(Dataset entries)
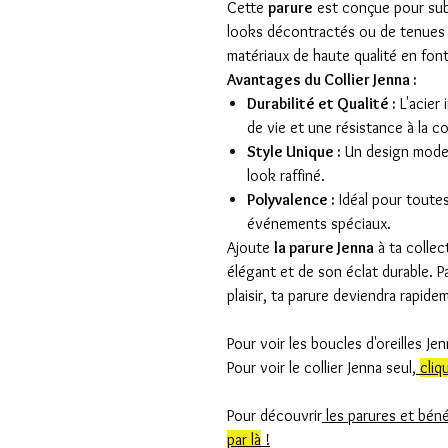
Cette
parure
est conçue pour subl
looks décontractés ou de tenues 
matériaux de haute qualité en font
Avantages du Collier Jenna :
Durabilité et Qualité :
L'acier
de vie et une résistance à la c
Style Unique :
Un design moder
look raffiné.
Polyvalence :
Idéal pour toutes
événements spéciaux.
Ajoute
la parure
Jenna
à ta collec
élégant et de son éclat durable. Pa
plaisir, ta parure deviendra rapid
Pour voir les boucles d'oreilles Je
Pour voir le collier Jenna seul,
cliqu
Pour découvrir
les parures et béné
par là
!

== Directions for this task ==
The range runs from the line above containing "Avantages du Collier" to the line containing "élégant et de son éclat durable. Pa", inclusive. Restate those lines word for word and no others.

== Response area ==
Avantages du Collier Jenna :
Durabilité et Qualité :
L'acier
de vie et une résistance à la c
Style Unique :
Un design moder
look raffiné.
Polyvalence :
Idéal pour toutes
événements spéciaux.
Ajoute
la parure
Jenna
à ta collec
élégant et de son éclat durable. Pa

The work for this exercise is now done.